January 1, 2008 | American Society of Registered Nurses®
Nursing Today

Forensic Nursing

With the continuing popularity of crime television shows, and the increasingly volatile nature of society, it isn’t surprising that forensic nursing is here to stay. 

Though forensic nursing has been around in infant form since the 1970’s, it didn’t really begin coming unique nursing discipline until the 1990’s.  The International Association of Forensic Nurses (IAFN), the first professional organization for the field was established during this time.

Forensic nursing now comprises many specialty areas including: forensic clinical nurse specialists, forensic nurse investigators, nurse coroner/death investigators, sexual assault nurse examiners (SANEs), legal nurse consultants, forensic gerontology specialists, forensic psychiatric nurses and correctional nursing specialists.  Most of these forensic nurses don’t spend their days identifying corpses and investigating crime scenes.  They are more likely to be working with the living.  The most common place to find a forensic nurse is in the emergency room.  Just as in the beginning, working with sexual assault victims is the most common specialization among forensic nurses.  It takes a special kind of nurse to work with rape and sexual abuse victims, gathering evidence and training other nurses to treat these fragile patients.  This area is generally considered the entry point into forensic nursing.

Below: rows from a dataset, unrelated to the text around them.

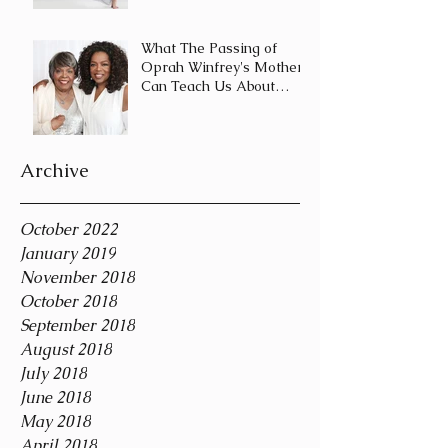
Journey and Not a
Destination
What The Passing of
Oprah Winfrey's Mother
Can Teach Us About
Coping With Death
During the Holid
Archive
October 2022
January 2019
November 2018
October 2018
September 2018
August 2018
July 2018
June 2018
May 2018
April 2018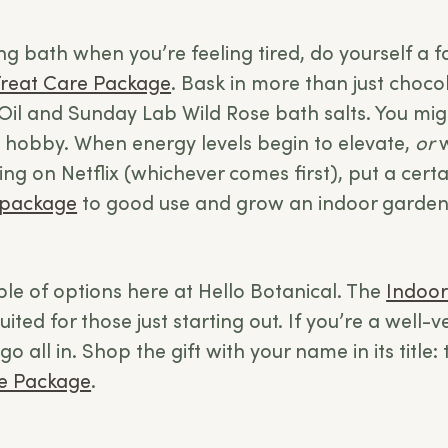
ng bath when you’re feeling tired, do yourself a 
Treat Care Package
. Bask in more than just chocol
Oil and Sunday Lab Wild Rose bath salts. You migh
 hobby. When energy levels begin to elevate,
or
ng on Netflix (whichever comes first), put a cert
 package
to good use and grow an indoor garden
ple of options here at Hello Botanical. The
Indoor
uited for those just starting out. If you’re a well-
go all in. Shop the gift with your name in its title:
re Package
.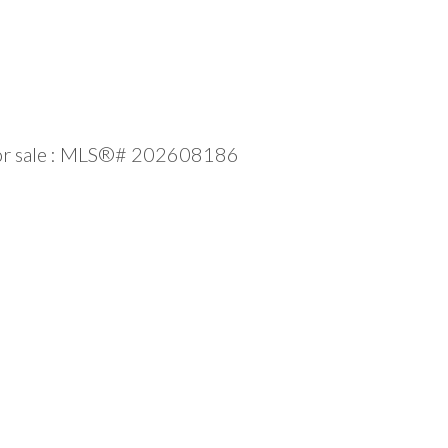
l for sale : MLS®# 202608186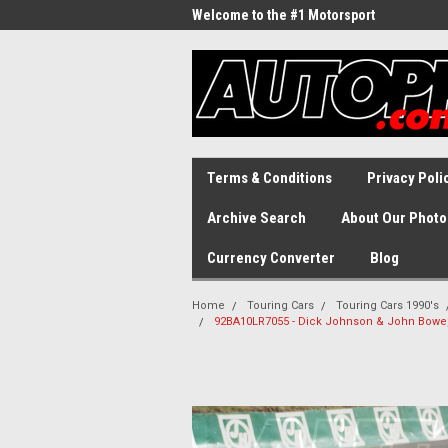
Welcome to the #1 Motorsport
Archive!
Terms & Conditions
Privacy Poli
Archive Search
About Our Photo
Currency Converter
Blog
Home
Touring Cars
Touring Cars 1990's
92BA10LR7055 - Dick Johnson & John Bowe, F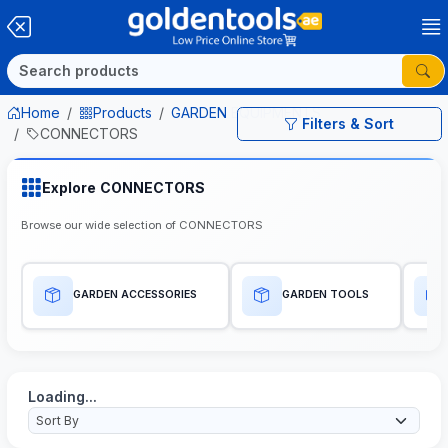
Home
Products
GARDEN EQUIPMENTS
Filters & Sort
CONNECTORS
Explore CONNECTORS
Browse our wide selection of CONNECTORS
GARDEN ACCESSORIES
GARDEN TOOLS
Loading...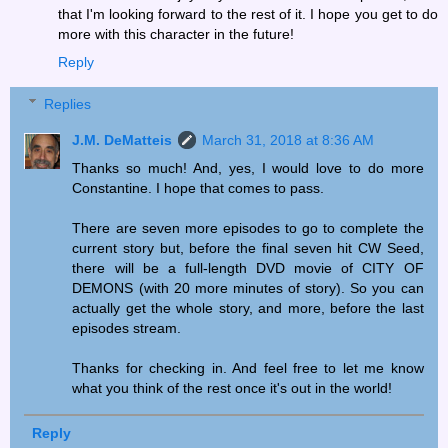
that I'm looking forward to the rest of it. I hope you get to do
more with this character in the future!
Reply
Replies
J.M. DeMatteis
March 31, 2018 at 8:36 AM
Thanks so much! And, yes, I would love to do more
Constantine. I hope that comes to pass.
There are seven more episodes to go to complete the
current story but, before the final seven hit CW Seed,
there will be a full-length DVD movie of CITY OF
DEMONS (with 20 more minutes of story). So you can
actually get the whole story, and more, before the last
episodes stream.
Thanks for checking in. And feel free to let me know
what you think of the rest once it's out in the world!
Reply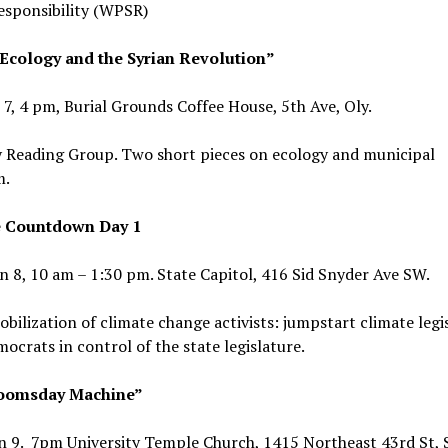
esponsibility (WPSR)
 Ecology and the Syrian Revolution”
 7, 4 pm, Burial Grounds Coffee House, 5th Ave, Oly.
 Reading Group. Two short pieces on ecology and municipal
m.
e Countdown Day 1
n 8, 10 am – 1:30 pm. State Capitol, 416 Sid Snyder Ave SW.
bilization of climate change activists: jumpstart climate legi
ocrats in control of the state legislature.
oomsday Machine”
n 9. 7pm University Temple Church, 1415 Northeast 43rd St, 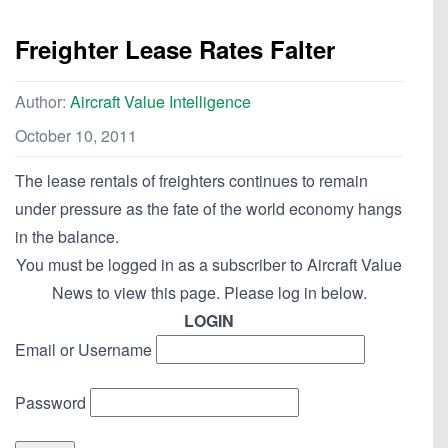
Freighter Lease Rates Falter
Author:
Aircraft Value Intelligence
October 10, 2011
The lease rentals of freighters continues to remain
under pressure as the fate of the world economy hangs
in the balance.
You must be logged in as a subscriber to Aircraft Value
News to view this page. Please log in below.
LOGIN
Email or Username
Password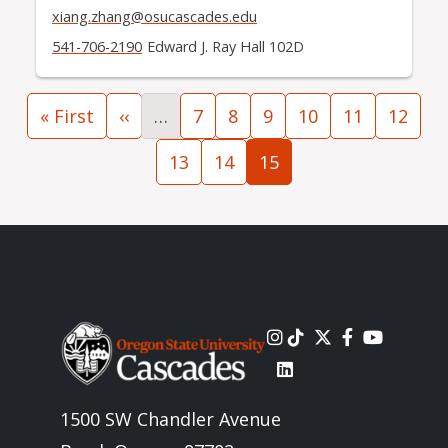
xiang.zhang@osucascades.edu
541-706-2190
Edward J. Ray Hall 102D
Pagination
First page
Previous page
Page
Page
Page
Page
Page
Page
« First
‹‹
…
7
8
9
10
11
12
Page
Page
Current page
13
14
15
Image
1500 SW Chandler Avenue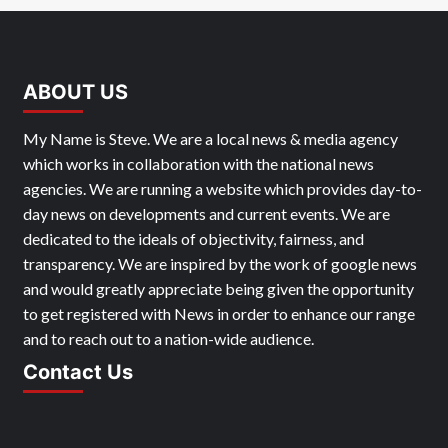
ABOUT US
My Name is Steve. We are a local news & media agency
which works in collaboration with the national news
agencies. We are running a website which provides day-to-
day news on developments and current events. We are
dedicated to the ideals of objectivity, fairness, and
transparency. We are inspired by the work of google news
and would greatly appreciate being given the opportunity
to get registered with News in order to enhance our range
and to reach out to a nation-wide audience.
Contact Us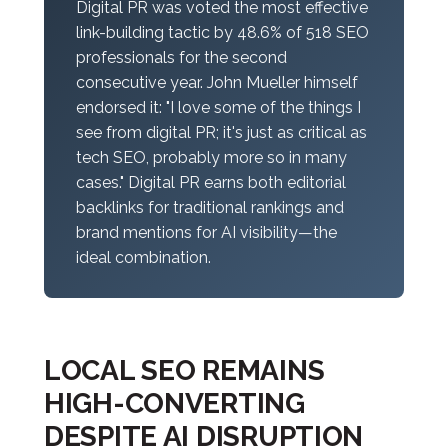
Digital PR was voted the most effective
link-building tactic by 48.6% of 518 SEO
professionals for the second
consecutive year. John Mueller himself
endorsed it: "I love some of the things I
see from digital PR; it's just as critical as
tech SEO, probably more so in many
cases." Digital PR earns both editorial
backlinks for traditional rankings
and
brand mentions for AI visibility—the
ideal combination.
LOCAL SEO REMAINS
HIGH-CONVERTING
DESPITE AI DISRUPTION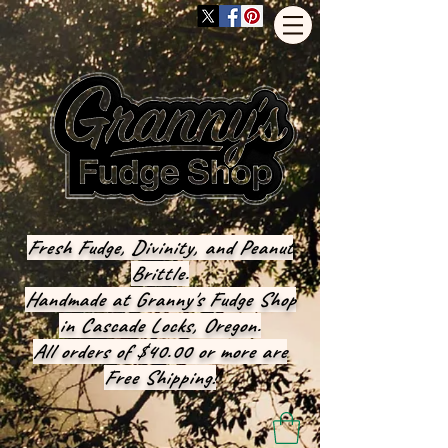
Fresh Fudge, Divinity, and Peanut
Brittle.
Handmade at Granny's Fudge Shop
in Cascade Locks, Oregon.
All orders of $40.00 or more are
Free Shipping!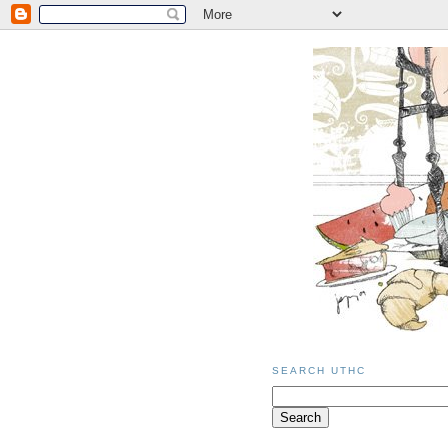
SEARCH UTHC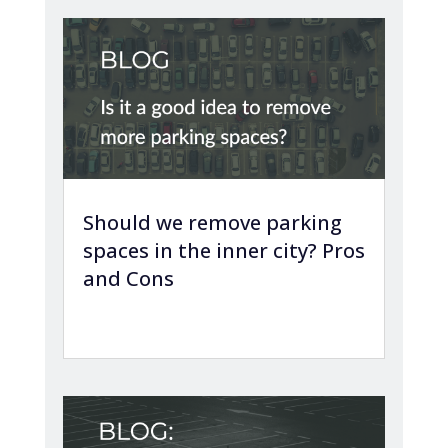
Should we remove parking
spaces in the inner city? Pros
and Cons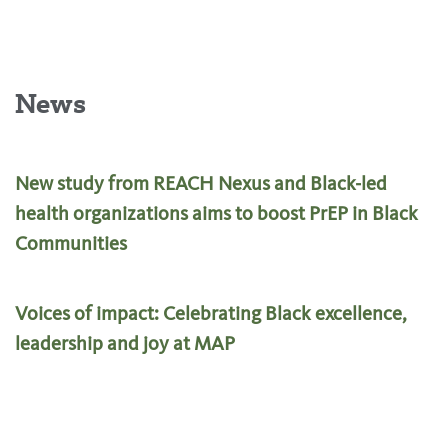
News
New study from REACH Nexus and Black-led
health organizations aims to boost PrEP in Black
Communities
Voices of impact: Celebrating Black excellence,
leadership and joy at MAP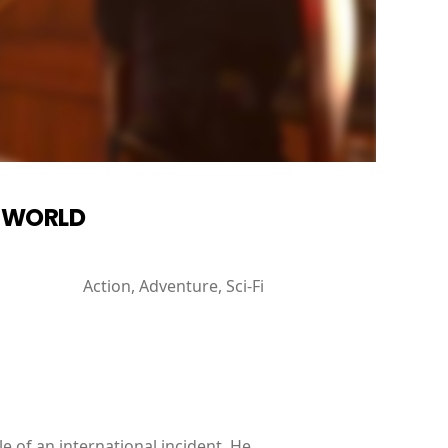
W WORLD
Action, Adventure, Sci-Fi
e of an international incident. He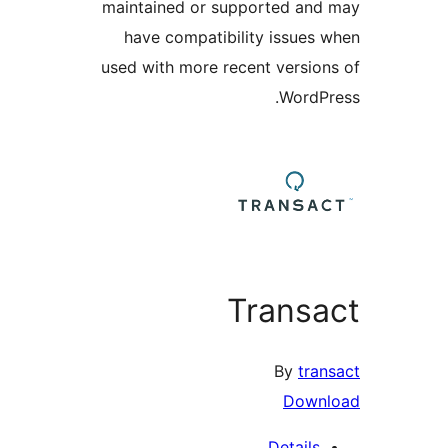
maintained or supported a
have compatibility issue
used with more recent versi
Word
Trans
By
tr
Dow
Detail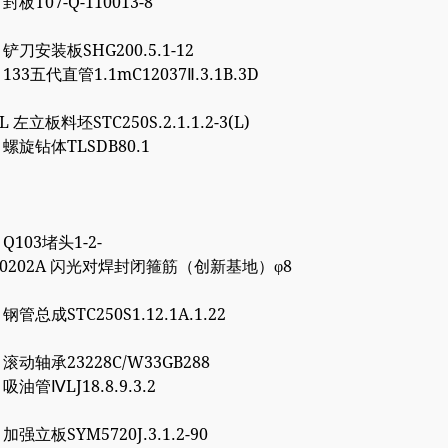
 封板T07-Q-110013-8
5 铲刀安装板SHG200.5.1-12
1 133五代直管1.1mC12037Ⅱ.3.1B.3D
8L 左立板料坯STC250S.2.1.1.2-3(L)
6 螺旋钻体TLSDB80.1
1 Q103堵头1-2-
4000202A 闪光对焊封闭箍筋（创新基地）φ8
7 钢管总成STC250S1.12.1A.1.22
0 滚动轴承23228C/W33GB288
0 吸油管ⅣLJ18.8.9.3.2
7 加强立板SYM5720J.3.1.2-90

Forensic nurses also gather information about morbidity and mortality from many different sources.  They can be found taking care of domestic violence patients, investigating and counseling in child and elder abuse, working in emergency trauma, correctional facilities, counseling school children or serving as legal consultants.  It’s a whole new way of looking at nursing that focuses on many legal aspects.  For instance, a natural course of action when a trauma victim arrives in the ER would be to cleanse their wounds to be able to see the extent of the trauma underneath and prevent as much infection and contamination as possible.  A forensic nurse would have you understand that what you just washed away was evidence: clues to a bigger story than just the injury alone can tell.  Forensic nurses are specially trained to collect these pieces of evidence as well as deal with the individual on a personal level.  In fact, many foresee a time when a forensic nurse will need to be employed by every major hospital in the United States.  As crime continues to go up, the unfortunate result is an increased need for those in all fields who know how to deal with these types of situations.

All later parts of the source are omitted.